Professor Deenan Pillay, an expert in virology at University College London and a member of Independent Sage, tells HuffPost UK he believes there should now be a national circuit breaker, along the lines of the two-week circuit breaker introduced in Wales.
Everyone in Wales is currently required to stay at home – this means working from home where possible, with the only exceptions being critical workers and jobs where working from home is not possible. All non-essential retail, leisure, hospitality and tourism businesses have also been forced to close.
Prof Pillay says: “The varying tiers [in England] are a blunt instrument for an infection which is rapidly spreading in all parts of the UK – albeit with varying numbers at present. It just makes no sense to wait until hospitals are starting to fill up, and deaths increase, to clamp down on the infection.”

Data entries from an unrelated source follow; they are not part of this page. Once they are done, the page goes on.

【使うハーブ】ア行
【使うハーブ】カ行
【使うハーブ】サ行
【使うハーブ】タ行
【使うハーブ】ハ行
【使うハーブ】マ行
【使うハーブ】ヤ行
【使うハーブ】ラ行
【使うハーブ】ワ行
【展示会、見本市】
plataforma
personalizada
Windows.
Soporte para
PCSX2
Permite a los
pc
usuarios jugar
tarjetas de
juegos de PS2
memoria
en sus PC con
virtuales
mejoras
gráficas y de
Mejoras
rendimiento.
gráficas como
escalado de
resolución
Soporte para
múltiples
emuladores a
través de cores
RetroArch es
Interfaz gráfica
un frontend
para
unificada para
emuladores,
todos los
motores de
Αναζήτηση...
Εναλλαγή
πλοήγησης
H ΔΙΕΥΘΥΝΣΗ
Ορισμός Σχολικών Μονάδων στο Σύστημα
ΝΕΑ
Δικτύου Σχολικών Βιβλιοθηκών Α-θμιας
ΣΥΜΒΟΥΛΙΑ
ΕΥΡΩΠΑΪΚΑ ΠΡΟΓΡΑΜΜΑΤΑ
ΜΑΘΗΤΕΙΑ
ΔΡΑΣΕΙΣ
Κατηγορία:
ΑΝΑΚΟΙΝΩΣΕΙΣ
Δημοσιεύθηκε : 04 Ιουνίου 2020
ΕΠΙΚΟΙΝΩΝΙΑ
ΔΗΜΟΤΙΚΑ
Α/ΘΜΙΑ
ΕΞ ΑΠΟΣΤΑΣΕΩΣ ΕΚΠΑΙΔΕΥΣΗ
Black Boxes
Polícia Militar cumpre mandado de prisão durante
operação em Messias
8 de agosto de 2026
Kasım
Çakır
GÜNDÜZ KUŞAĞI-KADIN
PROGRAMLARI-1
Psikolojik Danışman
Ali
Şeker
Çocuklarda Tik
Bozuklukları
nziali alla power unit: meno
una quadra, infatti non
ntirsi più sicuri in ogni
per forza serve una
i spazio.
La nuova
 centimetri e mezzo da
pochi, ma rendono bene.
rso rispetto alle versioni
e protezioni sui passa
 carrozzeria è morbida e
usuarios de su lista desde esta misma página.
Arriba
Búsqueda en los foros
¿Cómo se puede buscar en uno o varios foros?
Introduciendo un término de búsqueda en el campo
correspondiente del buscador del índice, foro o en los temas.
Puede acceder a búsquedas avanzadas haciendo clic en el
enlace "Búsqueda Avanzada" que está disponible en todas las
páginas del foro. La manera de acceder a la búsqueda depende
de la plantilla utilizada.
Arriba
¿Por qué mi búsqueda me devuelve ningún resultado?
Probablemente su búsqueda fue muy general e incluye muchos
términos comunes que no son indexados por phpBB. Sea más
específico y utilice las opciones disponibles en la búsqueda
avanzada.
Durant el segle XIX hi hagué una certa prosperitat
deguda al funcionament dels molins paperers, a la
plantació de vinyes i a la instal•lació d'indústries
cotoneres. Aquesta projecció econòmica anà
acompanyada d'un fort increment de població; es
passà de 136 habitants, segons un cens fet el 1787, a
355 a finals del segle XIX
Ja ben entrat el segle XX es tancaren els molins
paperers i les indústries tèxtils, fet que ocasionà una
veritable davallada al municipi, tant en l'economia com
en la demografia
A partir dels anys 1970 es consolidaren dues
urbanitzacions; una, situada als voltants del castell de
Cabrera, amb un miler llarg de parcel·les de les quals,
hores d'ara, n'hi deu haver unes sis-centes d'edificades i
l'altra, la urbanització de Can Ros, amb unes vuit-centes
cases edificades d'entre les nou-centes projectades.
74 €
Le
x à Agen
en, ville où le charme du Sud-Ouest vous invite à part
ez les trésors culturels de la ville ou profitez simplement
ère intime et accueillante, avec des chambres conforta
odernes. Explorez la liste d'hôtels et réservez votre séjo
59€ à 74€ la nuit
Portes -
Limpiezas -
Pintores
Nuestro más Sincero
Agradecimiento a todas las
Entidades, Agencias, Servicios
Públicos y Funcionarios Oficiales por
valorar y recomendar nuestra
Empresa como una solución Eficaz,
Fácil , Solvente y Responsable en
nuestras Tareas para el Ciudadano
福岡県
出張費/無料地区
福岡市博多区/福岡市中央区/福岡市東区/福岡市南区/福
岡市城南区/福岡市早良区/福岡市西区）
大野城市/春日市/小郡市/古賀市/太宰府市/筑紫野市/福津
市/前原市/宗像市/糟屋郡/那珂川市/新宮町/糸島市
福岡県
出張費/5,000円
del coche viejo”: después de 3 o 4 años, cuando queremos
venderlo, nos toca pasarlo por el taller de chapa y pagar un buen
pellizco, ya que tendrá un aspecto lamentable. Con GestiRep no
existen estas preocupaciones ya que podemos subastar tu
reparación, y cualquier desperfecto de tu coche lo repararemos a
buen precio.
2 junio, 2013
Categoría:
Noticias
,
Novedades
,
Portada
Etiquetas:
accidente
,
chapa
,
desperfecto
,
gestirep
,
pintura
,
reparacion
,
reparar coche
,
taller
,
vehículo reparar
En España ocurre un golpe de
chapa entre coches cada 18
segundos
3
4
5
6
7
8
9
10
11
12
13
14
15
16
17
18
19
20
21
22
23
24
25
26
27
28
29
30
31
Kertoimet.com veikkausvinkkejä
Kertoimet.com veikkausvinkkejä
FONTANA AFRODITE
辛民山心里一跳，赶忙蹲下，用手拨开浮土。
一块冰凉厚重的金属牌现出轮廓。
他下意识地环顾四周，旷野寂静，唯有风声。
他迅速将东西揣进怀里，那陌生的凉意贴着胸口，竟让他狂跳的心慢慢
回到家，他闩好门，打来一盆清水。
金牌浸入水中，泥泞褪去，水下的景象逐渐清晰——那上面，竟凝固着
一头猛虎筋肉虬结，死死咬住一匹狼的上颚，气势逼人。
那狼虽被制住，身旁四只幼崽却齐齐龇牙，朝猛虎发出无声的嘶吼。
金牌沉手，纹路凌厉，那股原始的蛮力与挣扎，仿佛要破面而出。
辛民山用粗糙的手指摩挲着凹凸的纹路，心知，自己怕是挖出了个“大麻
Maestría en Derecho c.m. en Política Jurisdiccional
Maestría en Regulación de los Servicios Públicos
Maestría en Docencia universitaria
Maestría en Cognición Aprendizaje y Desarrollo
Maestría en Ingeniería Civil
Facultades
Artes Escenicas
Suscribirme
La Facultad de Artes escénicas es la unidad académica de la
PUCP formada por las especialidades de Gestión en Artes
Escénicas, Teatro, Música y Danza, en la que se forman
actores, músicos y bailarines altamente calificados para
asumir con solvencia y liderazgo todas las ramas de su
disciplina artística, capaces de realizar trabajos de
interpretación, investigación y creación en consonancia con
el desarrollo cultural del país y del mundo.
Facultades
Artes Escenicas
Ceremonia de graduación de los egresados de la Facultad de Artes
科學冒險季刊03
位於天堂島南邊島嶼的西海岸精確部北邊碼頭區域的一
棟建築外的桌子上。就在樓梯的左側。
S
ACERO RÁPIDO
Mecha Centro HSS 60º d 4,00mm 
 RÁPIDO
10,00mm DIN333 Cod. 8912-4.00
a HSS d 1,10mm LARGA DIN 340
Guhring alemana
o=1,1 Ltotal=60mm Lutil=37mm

Instead, he says, we should be focusing on preventing that rise.
Why test-and-trace matters just as much
Scientists have been calling for improvements to the test and trace system in England for some time now, arguing that it is one of the key ways to keep cases down.
The most recent statistics show the test and trace service has hit another new low after it reported its worst ever figures for tracking down “close contacts” of people with Covid. The system saw just 59.6% of cases in England being reached and told to self-isolate to stop the spread of the virus.
“The apparent dichotomy between protecting the economy on the one hand, and stopping virus spread on the other, is false,” says Prof Pillay. “Those countries which have implemented the most stringent lockdown, and have a fully functioning test and trace system, are those whose economies have fared the best.”
Singapore, for example, has recorded fewer than 30 deaths despite almost 60,000 confirmed cases, which experts believe is down to its effective, rapid test-and-trace programme.
When will the tier system end then?
Ultimately, we just don’t know. Professor David Hunter, Richard Doll Professor of Epidemiology and Medicine at the University of Oxford, tells HuffPost UK that “from an epidemiological perspective it might appear to make sense to have a tiered system, but from a social and political perspective it does not seem to be working very well”.
Prof Hunter says it’s “impossible” to say how long the tier system will be in place “because the government has been conducting a series of U-turns at regular intervals for almost the whole of the epidemic”.
“If the question is whether the system of tiers is going to control the epidemic, my expectation is that we would all wind up in tier 3 eventually,” he says.
“It’s just a matter of time before tier 2 places become tier 3, and tier 1 places become tier 2, because the evidence is the epidemic is increasing across the country, it has just started with a higher baseline in the areas that are currently tier 3.”
He says a nationwide ‘circuit breaker’ would “make more sense at this point” and would potentially stop tier 1 areas moving up to tier 2, “so it would be a benefit to the whole country” – but he caveats that it wouldn’t be easy (due to the obvious economic and mental health implications) and that we’d almost certainly need another circuit breaker in the future.
We also need a fully functioning test, trace and isolate system that is “decentralised and effective”, he points out (not for the first time, either).
For those wondering whether to make plans for the foreseeable future, Prof Hunter believes that realistically we won’t see an end to the restrictions and measures until well into 2021. “We won’t get to herd immunity without a vaccine, and I think no-one is ready to let the NHS be overwhelmed,” he says.
“So we are stuck with intermittent lockdowns or ‘circuit breakers’ until the weather gets better in the late spring or early summer and we can be outdoors again and that does seem to help limit transmission.”
Another way to return to normality is to have a vaccine widely available, he adds. But he estimates that’ll be “Q2 or Q3 next year at best”.